Thanks to extensive touring the last couple of years, the sight of Hütter and band members Fritz Hilpert, Henning Schmitz, and Falk Grieffenhagen standing stoically behind their computers as they perform has become as iconic as Daft Punk's pyramid or Deadmau5's headgear. However, Hütter insists the reason they perform so "robotically" is because the live performances require a great deal of concentration.
"You cannot jump around on the stage like maybe when you have other instruments, physical instruments. It's all high concentration involved."
But while the band seems to continue reinventing and repacking its old sound, fans remain hungry for new music. It's been 12 years since Kraftwerk released its last studio album, Tour de France, and when New Times last spoke to Hütter in 2012 before the band's appearance at Ultra Music Festival, he said, "We definitely have some sounds prepared, but I couldn't give you a date right now."
So what's the delay?
"At the moment, we're working on a Blu-ray for our entire catalog in 3D. We are hoping to be finished or to be releasing it by the end of this year."
According to Hütter, the Blu-ray release will combine the visuals used in "Retrospective" with the 3D concerts and Kraftwerk's musical catalog. He insists the band is working overtime to get the release done. Perhaps after that, fans can expect new music.
However, despite the lack of new releases, Kraftwerk's sound has aged surprisingly well. "Autobahn" still has that new-car smell, while the Cold War appeal of "The Robots" seems back in fashion thanks to a strained U.S.-Russia relationship. One thing that's not surprising to Hütter is electronic and dance music's current wave of popularity.
"We predicted that the future is definitely going to be electronic. It's progressing. Art is progressing. Music is progressing."
That's not the only thing Kraftwerk predicted correctly. Foreseeing dating apps like Tinder ("Computer Love"), NSA-style espionage ("Computer World"), and a pervasive car culture ("Autobahn"), the band's songs seem like they were written by an electronic oracle.

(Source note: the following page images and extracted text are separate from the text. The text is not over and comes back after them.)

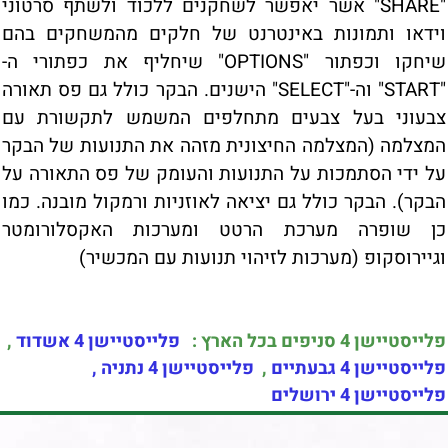
"SHARE" אשר יאפשר לשחקנים ללכוד ולשתף סרטוני
וידאו ותמונות באינטרנט של חלקים מהמשחקים בהם
שיחקו וכפתור "OPTIONS" שיחליף את כפתורי ה-
"START" וה-"SELECT" הישנים. הבקר כולל גם פס תאורה
צבעוני בעל צבעים מתחלפים המשמש לתקשורת עם
המצלמה (המצלמה החיצונית מזהה את התנועות של הבקר
על ידי הסתמכות על התנועות והעומק של פס התאורה על
הבקר). הבקר כולל גם יציאה לאוזניות ורמקול מובנה. כמו
כן שופרה מערכת הרטט ומערכות האקסלורומטר
וגיירוסקופ (מערכות לזיהוי תנועות עם המכשיר)
פלייסטיישן 4 סניפים בכל הארץ :
פלייסטיישן 4 אשדוד
,
פלייסטיישן 4 גבעתיים
,
פלייסטיישן 4 נתניה ,
פלייסטיישן 4 ירושלים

"It was all around us at that time, and we wrote lyrics and music about... the technology of today. For us, it's the reality of everyday life."
Perhaps that's why it's so interesting to think how Kraftwerk will tackle creating new music in the future — if they ever get around to it. Will Hütter continue to philosophize about technology's permeation of everyday life? Or will he continue to build on the robotic-man ideas explored on The Man-Machine and Tour de France?
At the current rate of Kraftwerk's musical output, we're more likely to see the band return to Miami once more before we find out the answer.
Still, if you were lucky enough to catch Kraftwerk's performances at Ultra in 2012 and the Fillmore Miami Beach in 2004, Hütter says this one will be very different thanks to the band's 3D visuals being displayed in Miami for the first time.
"We are complete 3D. This is a 3D concert where the audience will have those paper 3D glasses. All our visuals, the complete show is in 3D projections, films, and graphic images and our visual music that we produced at the Kling Klang Studio."
Is that all?
"We are now bringing our robots. They are again traveling with us because they wanted to go on tour, so the robots are coming with us."
8 and 11:30 p.m. Tuesday, September 29, at the Olympia Theater, 174 E. Flagler St., Miami; 305-374-2444. Tickets cost $58.50 to $78.50 plus fees via olympiatheater.org.